Aim of the exercise.
Beneath this instruction is a listing; print exactly the lines in it starting at the line that contains "جيل جديد من هواتف آبل.. آيفون 20" and going through the line that contains "اليمنية تتوعد الحوثيين".

_ _ _

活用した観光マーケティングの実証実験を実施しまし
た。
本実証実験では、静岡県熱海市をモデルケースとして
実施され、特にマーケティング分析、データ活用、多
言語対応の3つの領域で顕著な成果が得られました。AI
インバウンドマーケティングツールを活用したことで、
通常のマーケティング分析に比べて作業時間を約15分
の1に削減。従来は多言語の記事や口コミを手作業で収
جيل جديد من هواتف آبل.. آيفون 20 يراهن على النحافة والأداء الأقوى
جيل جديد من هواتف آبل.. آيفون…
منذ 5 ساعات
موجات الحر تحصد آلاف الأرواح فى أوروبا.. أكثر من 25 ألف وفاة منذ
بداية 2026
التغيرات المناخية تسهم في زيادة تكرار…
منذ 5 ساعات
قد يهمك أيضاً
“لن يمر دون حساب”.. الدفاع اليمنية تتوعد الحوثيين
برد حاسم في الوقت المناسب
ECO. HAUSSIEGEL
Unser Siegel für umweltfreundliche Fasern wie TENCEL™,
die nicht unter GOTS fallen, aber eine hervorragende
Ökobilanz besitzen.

_ _ _

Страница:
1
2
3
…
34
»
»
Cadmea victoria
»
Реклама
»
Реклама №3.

_ _ _

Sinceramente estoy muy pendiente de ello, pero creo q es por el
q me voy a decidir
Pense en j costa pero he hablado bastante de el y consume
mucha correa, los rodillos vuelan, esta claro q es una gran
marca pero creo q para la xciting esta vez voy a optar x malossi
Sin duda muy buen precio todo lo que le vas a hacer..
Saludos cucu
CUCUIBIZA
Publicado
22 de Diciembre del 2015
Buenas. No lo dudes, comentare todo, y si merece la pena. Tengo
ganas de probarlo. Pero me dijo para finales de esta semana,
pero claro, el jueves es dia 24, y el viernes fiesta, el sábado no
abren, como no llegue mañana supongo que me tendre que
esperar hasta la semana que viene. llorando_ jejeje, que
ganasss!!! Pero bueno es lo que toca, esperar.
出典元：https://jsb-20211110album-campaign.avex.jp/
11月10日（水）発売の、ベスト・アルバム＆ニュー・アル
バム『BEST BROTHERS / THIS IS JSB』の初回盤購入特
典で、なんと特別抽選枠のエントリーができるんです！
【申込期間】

_ _ _

Response to the exercise.
جيل جديد من هواتف آبل.. آيفون 20 يراهن على النحافة والأداء الأقوى
جيل جديد من هواتف آبل.. آيفون…
منذ 5 ساعات
موجات الحر تحصد آلاف الأرواح فى أوروبا.. أكثر من 25 ألف وفاة منذ
بداية 2026
التغيرات المناخية تسهم في زيادة تكرار…
منذ 5 ساعات
قد يهمك أيضاً
“لن يمر دون حساب”.. الدفاع اليمنية تتوعد الحوثيين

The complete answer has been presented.